When limes are squeezed into beverages, excess juice remains on the skin. Many other foods can cause similar reactions, i.e. the phytophotodermatitis. Sun exposure of this lime juice produces areas of dermatitis or hyperpigmentation. Perfumes are also common sources of photo contact dermatitis.
Most common moisturizers contain various additives and preservatives. The list of ingredients on this bottle is not uncommon, and most of these agents are capable of causing allergic contact dermatitis. Patch testing with dilute concentrations of the individual ingredients can be used to identify the agent that is a problem for any particular patient.
Areas of acute contact dermatitis respond well to cool compresses and wound care. Moist compresses are soothing, have a mild antipruritic effect, reduce serous drainage, and gently debride the wound. Clean water, isotonic sodium chloride solution, and Burow solution all can be used. Compresses should be kept moist at all times. Wet-to-dry compresses are painful and destroy fragile tissues. Following moist compress applications for 5-10 minutes, affected sites should be gently cleared of loose crusts and a thin coat of Vaseline or antibacterial ointment should be applied.
Urticaria, also known as hives or whelps, involves edematous pale or pink plaques. Agents can produce urticaria by immunologic reactions, by nonimmunologic reactions, or by unknown mechanisms. Nonimmunologic reactions are most common. Other types of environmentally associated urticaria must be excluded. This is an example of cold urticaria produced by application of an ice cube to the dorsum of the arm.
Prolonged use of moderate- to high-potency topical steroids may cause skin atrophy or steroid acne. This patient used a moderate-strength steroid, triamcinolone 0.1%, in this area for several weeks. Steroid acne, also called steroid rosacea, has a classic appearance with monomorphic erythematous papules. If the steroid is discontinued, the condition usually worsens. Patients must understand that symptoms worsen before they improve, and several weeks or months are required to taper off this steroid.
This purpuric reaction was noted after application of eutectic mixture of local anesthetics (EMLA) for 1 hour. EMLA cream is widely used as a local anesthetic for superficial procedures.

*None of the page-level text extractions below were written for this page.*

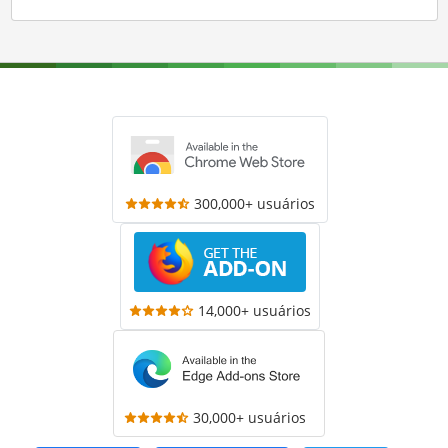
300,000+ usuários
14,000+ usuários
30,000+ usuários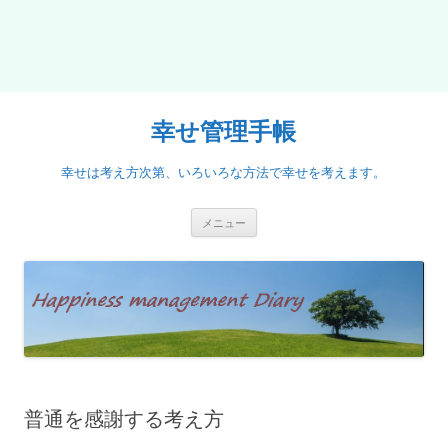
幸せ管理手帳
幸せは考え方次第、いろいろな方法で幸せを考えます。
コ
メニュー
ン
テ
ン
ツ
へ
ス
キ
ッ
プ
普通を感謝する考え方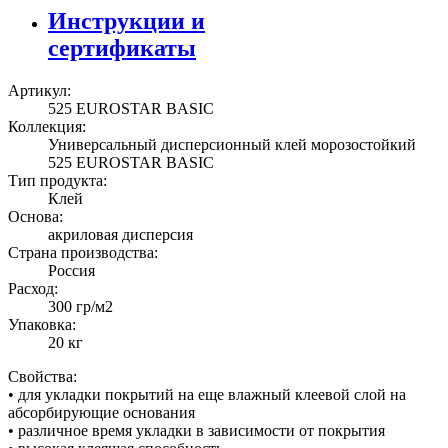
Инструкции и
сертификаты
Артикул:
525 EUROSTAR BASIC
Коллекция:
Универсальный дисперсионный клей морозостойкий
525 EUROSTAR BASIC
Тип продукта:
Клей
Основа:
акриловая дисперсия
Страна производства:
Россия
Расход:
300 гр/м2
Упаковка:
20 кг
Свойства:
• для укладки покрытий на еще влажный клеевой слой на
абсорбирующие основания
• различное время укладки в зависимости от покрытия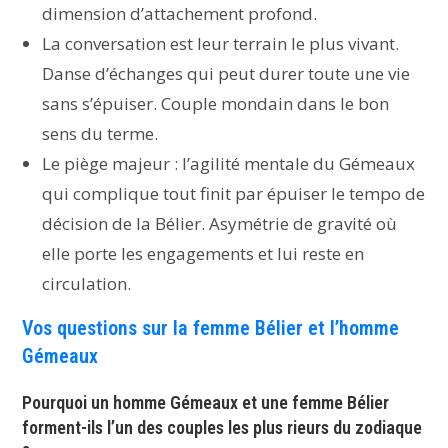
dimension d’attachement profond.
La conversation est leur terrain le plus vivant.
Danse d’échanges qui peut durer toute une vie
sans s’épuiser. Couple mondain dans le bon
sens du terme.
Le piège majeur : l’agilité mentale du Gémeaux
qui complique tout finit par épuiser le tempo de
décision de la Bélier. Asymétrie de gravité où
elle porte les engagements et lui reste en
circulation.
Vos questions sur la femme Bélier et l’homme
Gémeaux
Pourquoi un homme Gémeaux et une femme Bélier
forment-ils l’un des couples les plus rieurs du zodiaque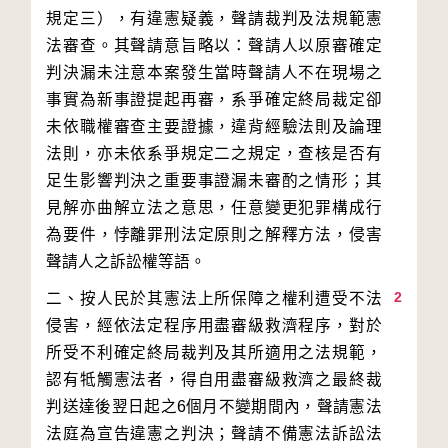
規定三），有違憲疑義，聲請裁判及法規範憲
法審查。其聲請意旨略以：聲請人以原審確定
判決漏未注意本案發生當時聲請人不在現場之
事實為新事證提起再審，系爭確定終局裁定卻
未依職權審查主要證據，違背經驗法則及論理
法則，亦未依系爭規定二之規定，查核是否有
足生影響判決之重要事證漏未審酌之情形；其
見解亦曲解立法之意思，任意變更犯罪構成行
為要件，悖離罪刑法定原則之解釋方法，侵害
2
二、按人民於其憲法上所保障之權利遭受不法
侵害，經依法定程序用盡審級救濟程序，對於
所受不利確定終局裁判及其所適用之法規範，
認有牴觸憲法者，得自用盡審級救濟之最終裁
判送達後翌日起之6個月不變期間內，聲請憲法
法庭為宣告違憲之判決；聲請不備憲法訴訟法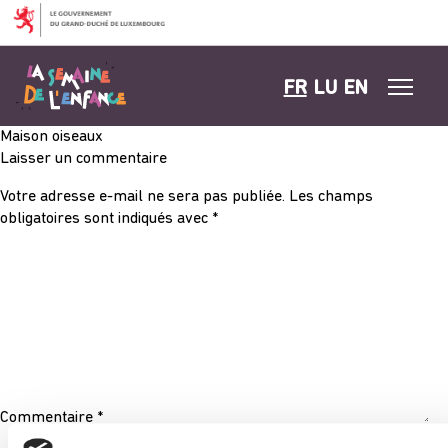
Aller au contenu
FR
LU
EN
Maison oiseaux
Laisser un commentaire
Votre adresse e-mail ne sera pas publiée.
Les champs
obligatoires sont indiqués avec
*
Commentaire
*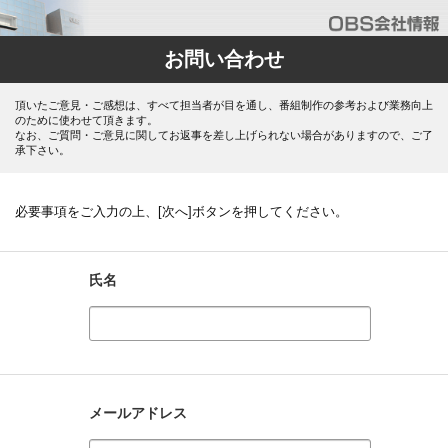
お問い合わせ
頂いたご意見・ご感想は、すべて担当者が目を通し、番組制作の参考および業務向上
のために使わせて頂きます。
なお、ご質問・ご意見に関してお返事を差し上げられない場合がありますので、ご了
承下さい。
必要事項をご入力の上、[次へ]ボタンを押してください。
氏名
メールアドレス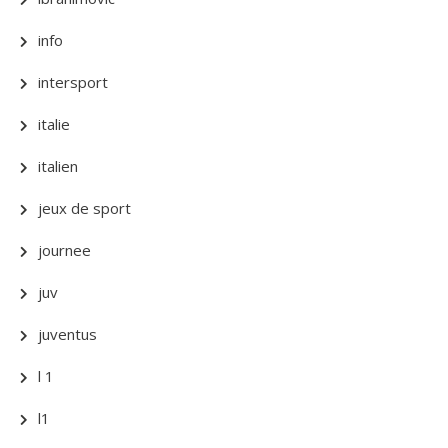
info
intersport
italie
italien
jeux de sport
journee
juv
juventus
l 1
l1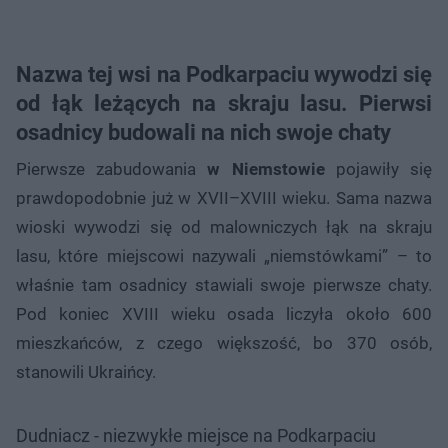
Nazwa tej wsi na Podkarpaciu wywodzi się
od łąk leżących na skraju lasu. Pierwsi
osadnicy budowali na nich swoje chaty
Pierwsze zabudowania
w Niemstowie
pojawiły się
prawdopodobnie już w XVII–XVIII wieku. Sama nazwa
wioski wywodzi się od malowniczych łąk na skraju
lasu, które miejscowi nazywali „niemstówkami” – to
właśnie tam osadnicy stawiali swoje pierwsze chaty.
Pod koniec XVIII wieku osada liczyła około 600
mieszkańców, z czego większość, bo 370 osób,
stanowili Ukraińcy.
Dudniacz - niezwykłe miejsce na Podkarpaciu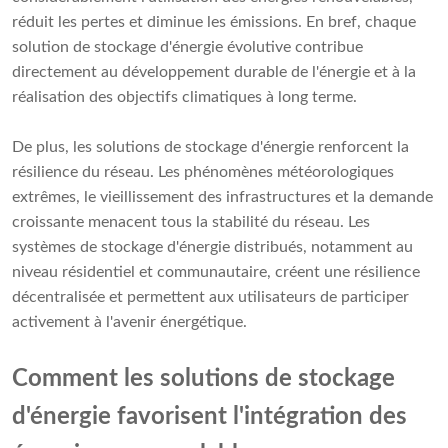
réduit les pertes et diminue les émissions. En bref, chaque
solution de stockage d'énergie évolutive contribue
directement au développement durable de l'énergie et à la
réalisation des objectifs climatiques à long terme.
De plus, les solutions de stockage d'énergie renforcent la
résilience du réseau. Les phénomènes météorologiques
extrêmes, le vieillissement des infrastructures et la demande
croissante menacent tous la stabilité du réseau. Les
systèmes de stockage d'énergie distribués, notamment au
niveau résidentiel et communautaire, créent une résilience
décentralisée et permettent aux utilisateurs de participer
activement à l'avenir énergétique.
Comment les solutions de stockage
d'énergie favorisent l'intégration des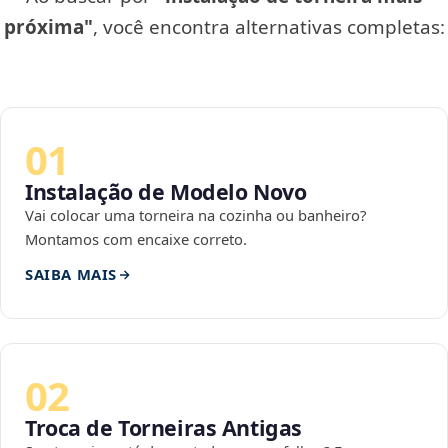
próxima"
, você encontra alternativas completas:
01
Instalação de Modelo Novo
Vai colocar uma torneira na cozinha ou banheiro?
Montamos com encaixe correto.
SAIBA MAIS
02
Troca de Torneiras Antigas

Blanching and redness are commonly observed side effects. Dramatic purpuric reactions to EMLA, as in this patient, have been reported. Patch test results in these patients with the individual ingredients of EMLA cream, EMLA cream itself, placebo cream, and Tegaderm are negative. Apparently, the purpuric reaction is not of an allergic nature, but the cream may have a toxic effect on the capillary endothelium.